START PROVIDED ENTRIES
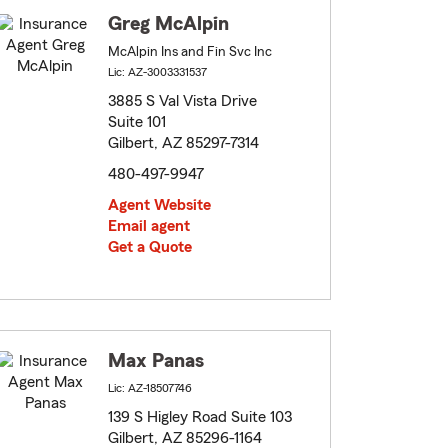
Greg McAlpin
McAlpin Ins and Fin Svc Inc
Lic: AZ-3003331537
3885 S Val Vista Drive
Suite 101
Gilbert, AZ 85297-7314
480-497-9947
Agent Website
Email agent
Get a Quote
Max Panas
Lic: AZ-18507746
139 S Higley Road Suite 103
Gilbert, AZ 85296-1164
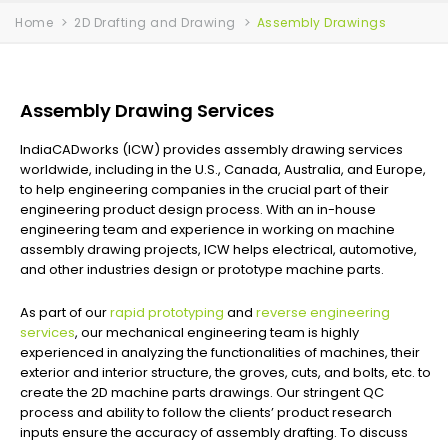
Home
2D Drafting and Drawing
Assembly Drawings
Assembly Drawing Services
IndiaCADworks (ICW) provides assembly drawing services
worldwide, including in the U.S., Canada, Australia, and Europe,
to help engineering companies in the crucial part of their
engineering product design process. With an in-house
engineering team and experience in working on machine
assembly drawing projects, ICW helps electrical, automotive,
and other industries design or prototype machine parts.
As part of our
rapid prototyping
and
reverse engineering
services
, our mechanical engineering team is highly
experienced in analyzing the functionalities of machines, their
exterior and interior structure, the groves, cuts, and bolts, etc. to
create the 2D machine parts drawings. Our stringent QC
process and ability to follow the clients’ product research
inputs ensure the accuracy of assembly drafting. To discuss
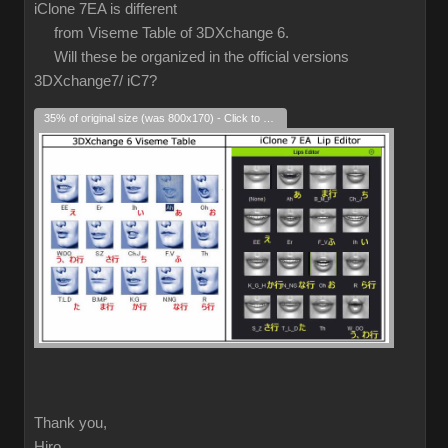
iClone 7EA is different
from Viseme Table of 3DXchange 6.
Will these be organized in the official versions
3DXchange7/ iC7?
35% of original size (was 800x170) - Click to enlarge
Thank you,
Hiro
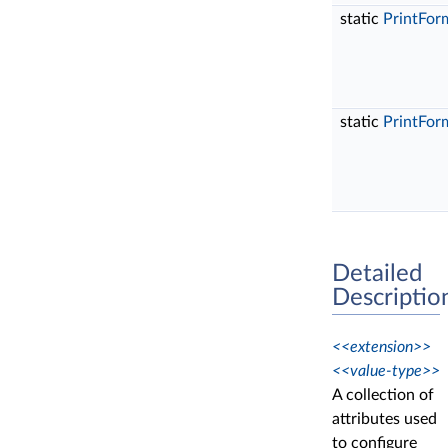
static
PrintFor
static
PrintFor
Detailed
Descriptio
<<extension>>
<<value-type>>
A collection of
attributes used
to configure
END PROVIDED ENTRIES
START PROVIDED ENTRIES
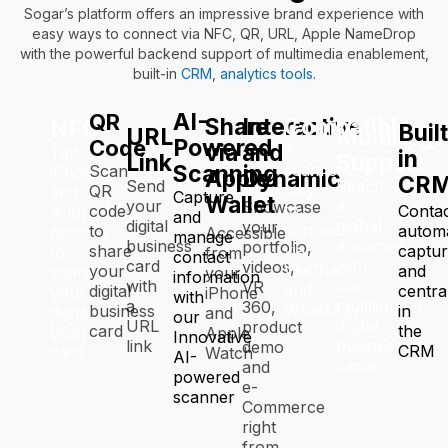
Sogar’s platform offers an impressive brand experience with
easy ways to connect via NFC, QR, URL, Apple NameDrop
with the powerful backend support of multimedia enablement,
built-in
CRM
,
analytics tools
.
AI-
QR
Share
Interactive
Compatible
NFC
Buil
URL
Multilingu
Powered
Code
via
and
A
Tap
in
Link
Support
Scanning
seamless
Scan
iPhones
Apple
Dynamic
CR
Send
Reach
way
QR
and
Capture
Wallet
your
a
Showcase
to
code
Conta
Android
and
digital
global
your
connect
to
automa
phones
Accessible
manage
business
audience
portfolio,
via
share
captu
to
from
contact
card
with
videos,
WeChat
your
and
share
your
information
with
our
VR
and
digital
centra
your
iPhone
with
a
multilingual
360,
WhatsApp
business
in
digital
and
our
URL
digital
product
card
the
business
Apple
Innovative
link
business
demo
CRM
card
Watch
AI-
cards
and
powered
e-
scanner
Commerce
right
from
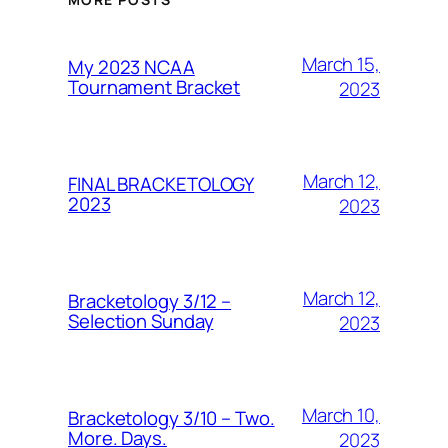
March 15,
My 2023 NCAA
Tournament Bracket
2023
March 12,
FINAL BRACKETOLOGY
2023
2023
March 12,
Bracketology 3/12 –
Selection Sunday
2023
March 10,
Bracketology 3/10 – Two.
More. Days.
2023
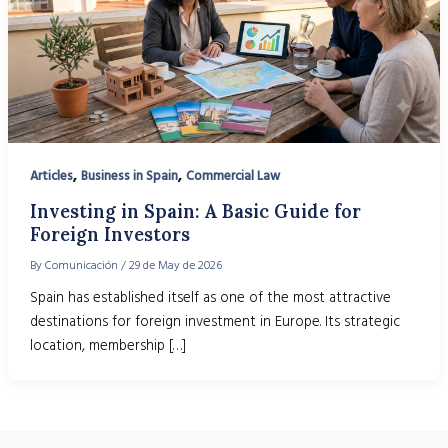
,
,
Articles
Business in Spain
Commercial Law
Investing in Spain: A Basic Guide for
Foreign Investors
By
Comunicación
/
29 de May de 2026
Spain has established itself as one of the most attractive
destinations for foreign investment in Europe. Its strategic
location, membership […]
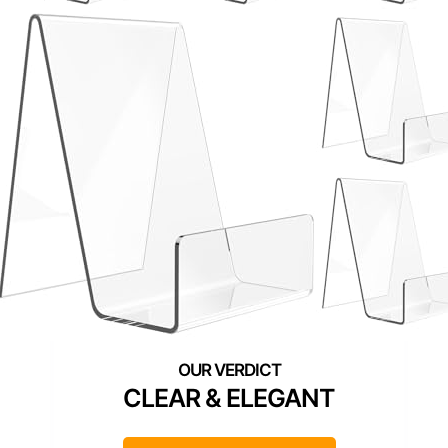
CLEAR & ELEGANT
END PROVIDED ENTRIES
START PROVIDED ENTRIES
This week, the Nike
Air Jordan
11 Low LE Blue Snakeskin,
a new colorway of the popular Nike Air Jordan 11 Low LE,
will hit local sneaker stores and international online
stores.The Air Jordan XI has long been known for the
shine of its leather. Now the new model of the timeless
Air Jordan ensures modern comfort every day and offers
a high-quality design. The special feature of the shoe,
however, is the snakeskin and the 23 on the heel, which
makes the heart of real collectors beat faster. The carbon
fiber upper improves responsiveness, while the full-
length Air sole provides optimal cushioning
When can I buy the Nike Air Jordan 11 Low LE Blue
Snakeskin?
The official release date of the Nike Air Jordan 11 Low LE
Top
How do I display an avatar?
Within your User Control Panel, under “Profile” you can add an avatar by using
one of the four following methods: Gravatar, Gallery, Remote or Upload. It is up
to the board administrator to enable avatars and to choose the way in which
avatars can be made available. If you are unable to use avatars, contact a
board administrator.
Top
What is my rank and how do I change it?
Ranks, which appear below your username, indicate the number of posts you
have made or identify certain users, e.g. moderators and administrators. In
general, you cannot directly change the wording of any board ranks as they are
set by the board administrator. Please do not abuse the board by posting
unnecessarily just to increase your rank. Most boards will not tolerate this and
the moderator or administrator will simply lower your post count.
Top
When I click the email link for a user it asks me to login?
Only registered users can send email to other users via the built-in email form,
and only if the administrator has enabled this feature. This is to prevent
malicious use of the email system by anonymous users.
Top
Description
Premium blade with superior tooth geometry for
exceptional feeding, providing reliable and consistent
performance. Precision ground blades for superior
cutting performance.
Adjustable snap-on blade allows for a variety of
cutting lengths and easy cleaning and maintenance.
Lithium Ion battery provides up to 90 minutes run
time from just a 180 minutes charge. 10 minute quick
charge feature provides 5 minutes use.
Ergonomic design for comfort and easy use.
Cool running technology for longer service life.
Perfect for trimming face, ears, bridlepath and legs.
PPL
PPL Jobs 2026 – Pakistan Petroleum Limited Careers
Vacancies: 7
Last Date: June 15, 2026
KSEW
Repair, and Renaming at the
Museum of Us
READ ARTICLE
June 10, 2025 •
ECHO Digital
END PROVIDED ENTRIES
#### [EXERCISE BRIEF]
Review the material and copy each line in which the word "feature" appears.

#### [YOUR RESPONSE]
a high-quality design. The special feature of the shoe,
and only if the administrator has enabled this feature. This is to prevent
charge feature provides 5 minutes use.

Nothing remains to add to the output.